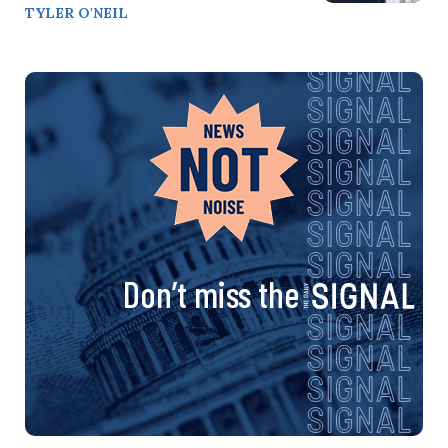
TYLER O'NEIL
Don’t miss the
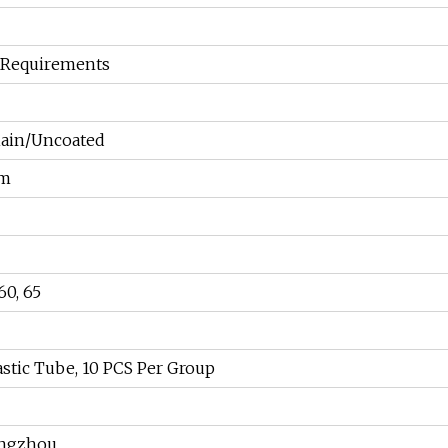
 Requirements
iain/Uncoated
mm
60, 65
lastic Tube, 10 PCS Per Group
angzhou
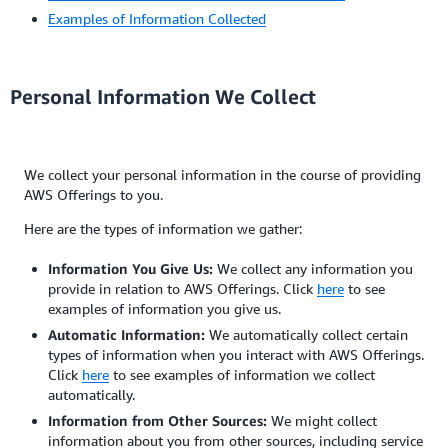
Examples of Information Collected
Personal Information We Collect
We collect your personal information in the course of providing
AWS Offerings to you.
Here are the types of information we gather:
Information You Give Us:
We collect any information you
provide in relation to AWS Offerings. Click
here
to see
examples of information you give us.
Automatic Information:
We automatically collect certain
types of information when you interact with AWS Offerings.
Click
here
to see examples of information we collect
automatically.
Information from Other Sources:
We might collect
information about you from other sources, including service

■ ■ ■ ■ ■ ■ ■

● Goal of the exercise
Write out exactly the final stretch of the records: the line containing "We might collect" and every line after it, through the last, and nothing else.

● Answer to the exercise
We might collect
information about you from other sources, including service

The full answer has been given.